La protesta fue convocada por las principales comunidades religiosas de Ceuta —cristiana, musulmana, hebrea e hindú— junto con la Federación Provincial de Asociaciones de Vecinos. Los organizadores destacaron el carácter transversal de la convocatoria y buscaron transmitir un mensaje de unidad y convivencia entre las distintas comunidades.
El acto se desarrolló en la Plaza de la Constitución bajo el lema “Basta ya, Ceuta no se rinde” y reunió, según distintas estimaciones, entre 5.000 y 10.000 personas. La movilización contó además con la presencia del presidente de Ceuta, Juan Jesús Vivas, representantes de la Asamblea y dirigentes políticos.
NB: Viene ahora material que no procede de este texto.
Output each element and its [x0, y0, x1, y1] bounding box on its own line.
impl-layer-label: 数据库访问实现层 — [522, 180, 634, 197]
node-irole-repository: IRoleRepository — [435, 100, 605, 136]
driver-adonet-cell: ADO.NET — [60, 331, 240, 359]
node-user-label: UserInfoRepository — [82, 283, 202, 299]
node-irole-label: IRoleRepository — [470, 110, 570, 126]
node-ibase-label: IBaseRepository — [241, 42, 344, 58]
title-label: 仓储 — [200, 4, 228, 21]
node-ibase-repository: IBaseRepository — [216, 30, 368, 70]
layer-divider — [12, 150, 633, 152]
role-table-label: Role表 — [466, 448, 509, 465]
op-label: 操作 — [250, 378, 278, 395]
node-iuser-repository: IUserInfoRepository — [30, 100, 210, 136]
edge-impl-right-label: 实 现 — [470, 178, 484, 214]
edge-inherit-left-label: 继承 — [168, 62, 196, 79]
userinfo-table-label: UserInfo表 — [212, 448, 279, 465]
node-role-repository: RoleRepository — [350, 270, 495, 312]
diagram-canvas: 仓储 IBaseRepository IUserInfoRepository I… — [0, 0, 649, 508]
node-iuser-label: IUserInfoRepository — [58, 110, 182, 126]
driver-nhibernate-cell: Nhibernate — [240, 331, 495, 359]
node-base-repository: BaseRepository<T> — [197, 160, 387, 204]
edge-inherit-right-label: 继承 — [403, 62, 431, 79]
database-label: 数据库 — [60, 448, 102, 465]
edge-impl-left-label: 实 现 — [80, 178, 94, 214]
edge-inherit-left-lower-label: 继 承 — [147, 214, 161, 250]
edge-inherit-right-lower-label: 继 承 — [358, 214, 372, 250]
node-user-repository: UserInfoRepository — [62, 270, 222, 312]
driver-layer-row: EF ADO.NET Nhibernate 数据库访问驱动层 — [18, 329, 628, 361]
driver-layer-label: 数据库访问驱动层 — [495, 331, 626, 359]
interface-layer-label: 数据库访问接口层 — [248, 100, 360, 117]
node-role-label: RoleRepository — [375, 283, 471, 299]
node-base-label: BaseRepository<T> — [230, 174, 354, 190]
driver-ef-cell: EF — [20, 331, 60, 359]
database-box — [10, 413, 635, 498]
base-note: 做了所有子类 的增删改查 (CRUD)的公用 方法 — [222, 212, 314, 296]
Durante la concentración se leyó el denominado “Manifiesto por la Unidad de Ceuta”, que reivindicó la españolidad de la ciudad y defendió la convivencia entre personas de diferentes credos, culturas y procedencias. El documento calificó la situación como “extraordinariamente crítica” y reclamó una respuesta inmediata del Gobierno español, las instituciones europeas y las administraciones públicas.
Los manifestantes exigieron mayores recursos para afrontar la presión migratoria, reforzar la seguridad fronteriza y atender las necesidades humanitarias. También se escucharon consignas contra el Gobierno de Pedro Sánchez y reclamos de dimisión del delegado del Gobierno en Ceuta, Miguel Ángel Pérez Triano.
La movilización se produjo diez días después de la crisis registrada en la frontera con Marruecos, cuando miles de personas intentaron acceder a Ceuta por mar y tierra. La situación había comenzado a tensionarse durante las semanas previas, con más de 1.000 llegadas en pocos días y un fuerte incremento de la presión sobre los servicios de acogida.
Tras el acto oficial, un grupo de manifestantes marchó de manera espontánea hacia la sede de la Delegación del Gobierno. La Policía Nacional desplegó un dispositivo de seguridad en la zona, aunque la protesta se desarrolló sin incidentes graves.
Mientras tanto, el Gobierno español sostiene que la situación requiere la colaboración entre las distintas administraciones y trabaja en medidas para reforzar la acogida y gestionar la situación de los menores migrantes que permanecen en la ciudad. El presidente ceutí, en cambio, reclama una mayor intervención del Ejecutivo central y considera que la situación continúa siendo insostenible.